+++ SUPPLIED MATERIAL

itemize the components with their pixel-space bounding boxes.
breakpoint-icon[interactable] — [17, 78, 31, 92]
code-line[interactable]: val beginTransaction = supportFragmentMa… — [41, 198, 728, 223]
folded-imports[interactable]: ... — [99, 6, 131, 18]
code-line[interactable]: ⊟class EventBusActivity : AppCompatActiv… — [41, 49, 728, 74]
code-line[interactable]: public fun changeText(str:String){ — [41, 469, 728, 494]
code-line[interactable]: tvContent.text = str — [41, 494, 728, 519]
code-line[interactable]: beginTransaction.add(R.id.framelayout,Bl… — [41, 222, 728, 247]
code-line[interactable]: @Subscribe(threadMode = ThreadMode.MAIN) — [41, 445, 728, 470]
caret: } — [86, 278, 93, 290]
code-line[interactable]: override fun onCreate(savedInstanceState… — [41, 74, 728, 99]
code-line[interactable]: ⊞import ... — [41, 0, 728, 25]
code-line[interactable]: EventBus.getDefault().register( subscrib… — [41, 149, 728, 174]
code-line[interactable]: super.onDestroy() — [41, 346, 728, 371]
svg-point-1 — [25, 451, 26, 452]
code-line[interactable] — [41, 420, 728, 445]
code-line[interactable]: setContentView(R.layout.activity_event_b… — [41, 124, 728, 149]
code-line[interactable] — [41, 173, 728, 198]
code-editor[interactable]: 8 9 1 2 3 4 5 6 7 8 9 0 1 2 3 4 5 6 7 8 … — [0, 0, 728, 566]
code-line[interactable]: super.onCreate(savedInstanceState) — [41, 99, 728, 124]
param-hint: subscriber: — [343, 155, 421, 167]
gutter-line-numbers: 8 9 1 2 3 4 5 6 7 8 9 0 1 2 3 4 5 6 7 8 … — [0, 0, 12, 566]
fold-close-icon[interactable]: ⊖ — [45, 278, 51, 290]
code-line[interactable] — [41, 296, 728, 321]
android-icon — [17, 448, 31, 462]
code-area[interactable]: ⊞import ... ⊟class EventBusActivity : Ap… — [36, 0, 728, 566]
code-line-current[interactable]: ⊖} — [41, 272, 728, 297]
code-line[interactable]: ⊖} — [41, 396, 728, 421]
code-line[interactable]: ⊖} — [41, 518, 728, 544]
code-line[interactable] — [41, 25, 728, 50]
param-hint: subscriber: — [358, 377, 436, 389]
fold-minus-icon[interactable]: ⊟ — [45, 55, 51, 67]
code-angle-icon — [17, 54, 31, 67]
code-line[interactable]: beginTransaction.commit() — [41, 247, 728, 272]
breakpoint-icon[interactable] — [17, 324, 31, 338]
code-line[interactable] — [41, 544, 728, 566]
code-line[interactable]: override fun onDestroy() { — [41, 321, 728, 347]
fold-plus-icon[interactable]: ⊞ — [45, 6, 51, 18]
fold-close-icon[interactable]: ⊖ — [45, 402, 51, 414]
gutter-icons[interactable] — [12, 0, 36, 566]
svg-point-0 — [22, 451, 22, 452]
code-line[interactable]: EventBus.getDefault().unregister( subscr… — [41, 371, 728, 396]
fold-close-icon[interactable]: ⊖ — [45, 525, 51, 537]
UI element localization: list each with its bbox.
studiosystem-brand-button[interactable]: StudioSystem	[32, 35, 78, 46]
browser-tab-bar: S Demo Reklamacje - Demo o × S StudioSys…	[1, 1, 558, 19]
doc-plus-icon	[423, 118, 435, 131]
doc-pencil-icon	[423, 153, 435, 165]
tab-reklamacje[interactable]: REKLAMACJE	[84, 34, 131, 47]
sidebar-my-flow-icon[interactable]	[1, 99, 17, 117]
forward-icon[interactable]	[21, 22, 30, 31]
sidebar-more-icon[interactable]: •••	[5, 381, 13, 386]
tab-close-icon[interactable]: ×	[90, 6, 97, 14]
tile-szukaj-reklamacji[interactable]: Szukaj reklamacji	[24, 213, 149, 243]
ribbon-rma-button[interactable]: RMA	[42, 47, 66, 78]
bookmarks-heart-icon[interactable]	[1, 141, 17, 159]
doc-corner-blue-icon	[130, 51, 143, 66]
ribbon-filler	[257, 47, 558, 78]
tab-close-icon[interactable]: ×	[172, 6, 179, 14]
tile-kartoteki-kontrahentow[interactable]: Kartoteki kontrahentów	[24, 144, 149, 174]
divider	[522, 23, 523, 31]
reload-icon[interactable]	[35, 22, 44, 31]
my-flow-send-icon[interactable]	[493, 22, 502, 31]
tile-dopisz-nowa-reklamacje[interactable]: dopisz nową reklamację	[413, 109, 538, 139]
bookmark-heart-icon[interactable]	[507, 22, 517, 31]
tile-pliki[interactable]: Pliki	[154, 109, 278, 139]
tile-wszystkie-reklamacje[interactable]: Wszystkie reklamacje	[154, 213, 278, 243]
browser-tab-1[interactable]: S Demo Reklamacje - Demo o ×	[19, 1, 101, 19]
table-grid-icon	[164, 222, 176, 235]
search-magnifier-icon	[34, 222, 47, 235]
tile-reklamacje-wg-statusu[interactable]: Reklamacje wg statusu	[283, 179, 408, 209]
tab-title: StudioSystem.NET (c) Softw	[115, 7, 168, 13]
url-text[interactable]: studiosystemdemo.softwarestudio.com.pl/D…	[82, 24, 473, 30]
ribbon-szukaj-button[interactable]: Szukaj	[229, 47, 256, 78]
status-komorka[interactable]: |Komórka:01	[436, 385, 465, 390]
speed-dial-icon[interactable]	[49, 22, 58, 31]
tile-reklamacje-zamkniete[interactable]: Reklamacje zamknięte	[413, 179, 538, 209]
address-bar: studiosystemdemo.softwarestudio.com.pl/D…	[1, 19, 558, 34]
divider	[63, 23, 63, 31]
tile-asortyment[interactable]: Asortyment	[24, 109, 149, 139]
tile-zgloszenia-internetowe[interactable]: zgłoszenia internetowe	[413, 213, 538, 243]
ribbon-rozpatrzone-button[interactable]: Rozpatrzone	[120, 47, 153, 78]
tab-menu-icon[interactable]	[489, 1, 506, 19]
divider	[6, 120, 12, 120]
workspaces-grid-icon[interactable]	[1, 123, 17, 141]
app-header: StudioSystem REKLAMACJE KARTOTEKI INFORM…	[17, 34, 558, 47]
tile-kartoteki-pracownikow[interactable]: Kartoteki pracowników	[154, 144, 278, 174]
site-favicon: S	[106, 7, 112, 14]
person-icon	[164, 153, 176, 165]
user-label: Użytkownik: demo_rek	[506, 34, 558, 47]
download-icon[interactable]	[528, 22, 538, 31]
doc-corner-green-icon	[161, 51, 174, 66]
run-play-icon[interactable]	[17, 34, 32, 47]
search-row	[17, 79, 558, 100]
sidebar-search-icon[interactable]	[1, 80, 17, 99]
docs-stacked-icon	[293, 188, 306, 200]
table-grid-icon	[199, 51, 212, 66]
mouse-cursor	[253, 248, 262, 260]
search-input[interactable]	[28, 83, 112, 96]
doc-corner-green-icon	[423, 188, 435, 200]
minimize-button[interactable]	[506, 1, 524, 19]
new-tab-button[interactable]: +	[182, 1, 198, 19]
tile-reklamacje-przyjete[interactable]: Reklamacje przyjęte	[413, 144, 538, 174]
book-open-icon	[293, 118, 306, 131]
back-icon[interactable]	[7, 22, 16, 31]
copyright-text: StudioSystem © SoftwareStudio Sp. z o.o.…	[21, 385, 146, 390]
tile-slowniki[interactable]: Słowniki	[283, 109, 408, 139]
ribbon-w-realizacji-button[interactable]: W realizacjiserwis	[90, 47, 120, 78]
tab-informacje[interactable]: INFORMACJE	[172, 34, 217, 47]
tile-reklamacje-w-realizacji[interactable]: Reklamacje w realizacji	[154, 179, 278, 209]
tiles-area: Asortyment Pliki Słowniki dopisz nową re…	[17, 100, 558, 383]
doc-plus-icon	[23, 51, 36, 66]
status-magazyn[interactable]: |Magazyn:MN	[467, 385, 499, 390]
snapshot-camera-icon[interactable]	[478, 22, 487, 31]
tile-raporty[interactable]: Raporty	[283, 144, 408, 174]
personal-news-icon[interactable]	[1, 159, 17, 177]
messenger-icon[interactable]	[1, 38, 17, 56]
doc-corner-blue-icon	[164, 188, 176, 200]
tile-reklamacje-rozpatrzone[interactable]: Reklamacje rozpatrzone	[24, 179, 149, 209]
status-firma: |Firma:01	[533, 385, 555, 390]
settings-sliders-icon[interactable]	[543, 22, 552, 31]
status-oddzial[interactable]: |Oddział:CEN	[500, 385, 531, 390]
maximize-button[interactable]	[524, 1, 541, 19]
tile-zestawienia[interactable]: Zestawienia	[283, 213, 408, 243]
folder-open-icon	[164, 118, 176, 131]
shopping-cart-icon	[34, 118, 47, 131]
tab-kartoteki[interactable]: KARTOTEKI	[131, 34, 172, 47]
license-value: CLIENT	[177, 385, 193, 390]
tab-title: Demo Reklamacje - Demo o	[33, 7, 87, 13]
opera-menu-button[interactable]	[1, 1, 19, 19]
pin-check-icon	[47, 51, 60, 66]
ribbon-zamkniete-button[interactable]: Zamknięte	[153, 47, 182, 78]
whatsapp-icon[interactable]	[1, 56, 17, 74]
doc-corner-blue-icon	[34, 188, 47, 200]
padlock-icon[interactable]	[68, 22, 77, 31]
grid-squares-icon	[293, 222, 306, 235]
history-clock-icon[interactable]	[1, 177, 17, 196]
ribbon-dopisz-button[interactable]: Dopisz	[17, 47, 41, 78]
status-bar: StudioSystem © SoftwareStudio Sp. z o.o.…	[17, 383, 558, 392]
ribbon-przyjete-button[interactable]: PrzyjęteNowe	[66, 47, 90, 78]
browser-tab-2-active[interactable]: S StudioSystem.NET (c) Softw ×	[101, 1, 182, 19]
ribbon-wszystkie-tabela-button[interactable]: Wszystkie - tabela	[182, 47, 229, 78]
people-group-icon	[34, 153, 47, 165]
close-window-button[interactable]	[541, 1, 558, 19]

++++++

> **EXERCISE DIRECTIONS**:
Show each line of the data that contains the string "flow".

> **EXPECTED ANSWER**:
sidebar-my-flow-icon[interactable]	[1, 99, 17, 117]
my-flow-send-icon[interactable]	[493, 22, 502, 31]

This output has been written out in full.